No siempre es un “bocado”: cómo mueren los planetas
La imagen clásica es la de una estrella gigante roja engullendo a un planeta. Y sí, eso ocurre. Pero no es el único mecanismo.
Cuando una estrella empieza a crecer, sus fuerzas de marea aumentan de forma drástica. Estas fuerzas pueden provocar que las órbitas planetarias se degraden lentamente, haciendo que el planeta espiralice hacia su estrella hasta desaparecer.
En otras palabras: algunos mundos no son tragados de golpe, sino arrastrados poco a poco hacia su final.
En el análisis de casi 457.000 estrellas post-secuencia principal, los investigadores identificaron apenas 130 planetas o candidatos en órbitas cercanas, una cifra sorprendentemente baja teniendo en cuenta el tamaño de la muestra.
El Sol, la Tierra y un futuro ya escrito

Aquí es donde el estudio deja de ser una curiosidad astronómica y se vuelve inquietantemente personal.
El Sol se encuentra aproximadamente a la mitad de su vida. Dentro de unos 5.000 millones de años, agotará su hidrógeno y comenzará a expandirse hasta convertirse en una gigante roja.

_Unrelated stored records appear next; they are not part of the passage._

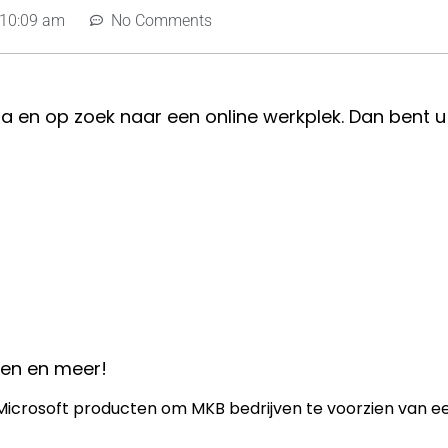
10:09 am
No Comments
a en op zoek naar een online werkplek. Dan bent u
den en meer!
icrosoft producten om MKB bedrijven te voorzien van een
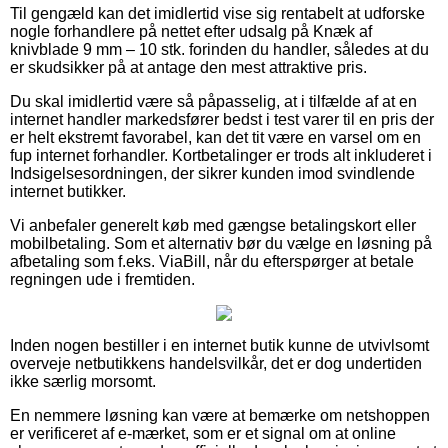
Til gengæld kan det imidlertid vise sig rentabelt at udforske
nogle forhandlere på nettet efter udsalg på Knæk af
knivblade 9 mm – 10 stk. forinden du handler, således at du
er skudsikker på at antage den mest attraktive pris.
Du skal imidlertid være så påpasselig, at i tilfælde af at en
internet handler markedsfører bedst i test varer til en pris der
er helt ekstremt favorabel, kan det tit være en varsel om en
fup internet forhandler. Kortbetalinger er trods alt inkluderet i
Indsigelsesordningen, der sikrer kunden imod svindlende
internet butikker.
Vi anbefaler generelt køb med gængse betalingskort eller
mobilbetaling. Som et alternativ bør du vælge en løsning på
afbetaling som f.eks. ViaBill, når du efterspørger at betale
regningen ude i fremtiden.
Inden nogen bestiller i en internet butik kunne de utvivlsomt
overveje netbutikkens handelsvilkår, det er dog undertiden
ikke særlig morsomt.
En nemmere løsning kan være at bemærke om netshoppen
er verificeret af e-mærket, som er et signal om at online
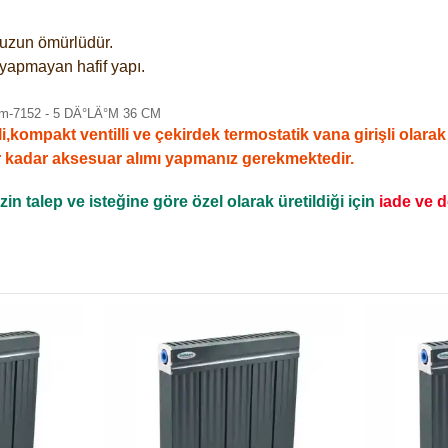
e uzun ömürlüdür.
 yapmayan hafif yapı.
mpakt ventilli ve çekirdek termostatik vana girişli olarak sa
r kadar aksesuar alımı yapmanız gerekmektedir.
n talep ve isteğine göre özel olarak üretildiği için
iade ve 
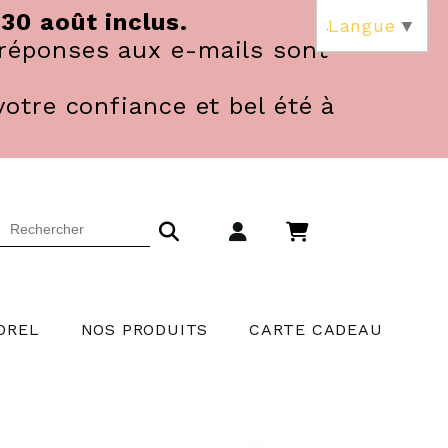
 30 août inclus.
Langue
▼
réponses aux e-mails sont
votre confiance et bel été à
OREL
NOS PRODUITS
CARTE CADEAU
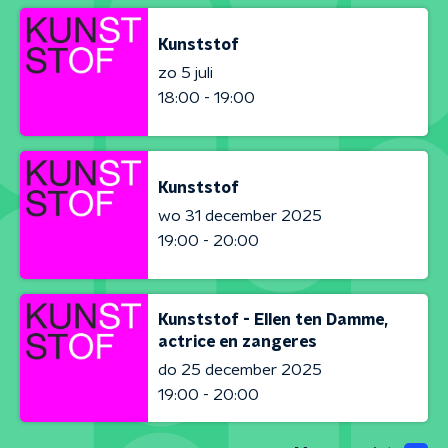
Kunststof
zo 5 juli
18:00 - 19:00
Kunststof
wo 31 december 2025
19:00 - 20:00
Kunststof - Ellen ten Damme,
actrice en zangeres
do 25 december 2025
19:00 - 20:00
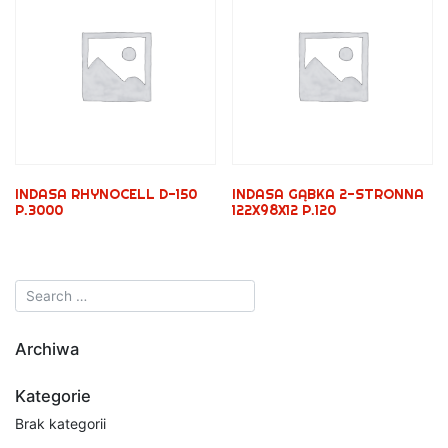
INDASA RHYNOCELL D-150
INDASA GĄBKA 2-STRONNA
P.3000
122X98X12 P.120
Archiwa
Kategorie
Brak kategorii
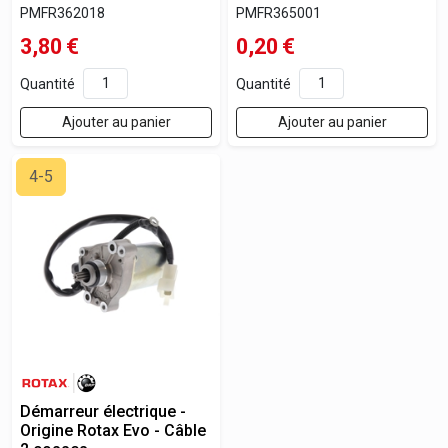
PMFR362018
PMFR365001
3,80
€
0,20
€
Quantité
Quantité
Ajouter au panier
Ajouter au panier
4-5
Démarreur électrique -
Origine Rotax Evo - Câble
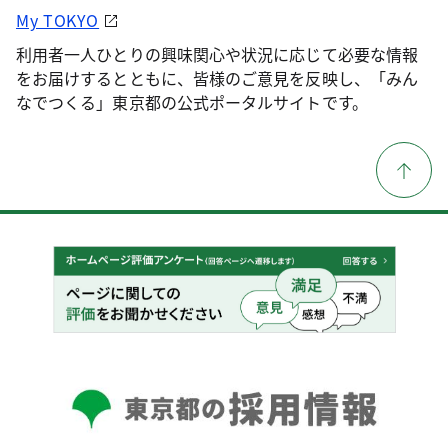
My TOKYO
利用者一人ひとりの興味関心や状況に応じて必要な情報
をお届けするとともに、皆様のご意見を反映し、「みん
なでつくる」東京都の公式ポータルサイトです。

Cuando eso ocurra, Mercurio y Venus casi con seguridad desaparecerán. La gran incógnita siempre fue la Tierra. Este nuevo trabajo inclina la balanza hacia un escenario poco alentador: la Tierra también podría ser absorbida o arrastrada por las fuerzas de marea solares.
Aunque la masa de estas estrellas envejecidas es similar a la del Sol, su tamaño es mucho mayor. Eso las convierte en un laboratorio natural perfecto para anticipar el destino de nuestro sistema.
Una ventana al futuro de los sistemas planetarios
Para astrónomos como Sabine Reffert, de la Universidad de Heidelberg, el valor del estudio va más allá del dramatismo cósmico.
“Los procesos que ocurren cuando la estrella evoluciona revelan cómo interactúan los planetas con su estrella anfitriona”, señaló.
Comprender esta coevolución es clave para entender no solo cómo mueren los planetas, sino también cómo cambian los sistemas planetarios a lo largo de miles de millones de años.
Lo que viene: observar planetas camino a su final
Este trabajo es solo el principio. Con más datos de TESS y, en el futuro, de la misión PLATO de la Agencia Espacial Europea, los científicos esperan detectar cambios orbitales en tiempo real que delaten cuándo un planeta empieza su viaje hacia la destrucción.
Para esos mundos, será un final oscuro. Para la ciencia, en cambio, es una oportunidad extraordinaria: observar, casi en directo, cómo las estrellas ponen punto final a la historia de sus planetas.
Y, de paso, recordar que incluso la Tierra tiene fecha de caducidad escrita en las estrellas.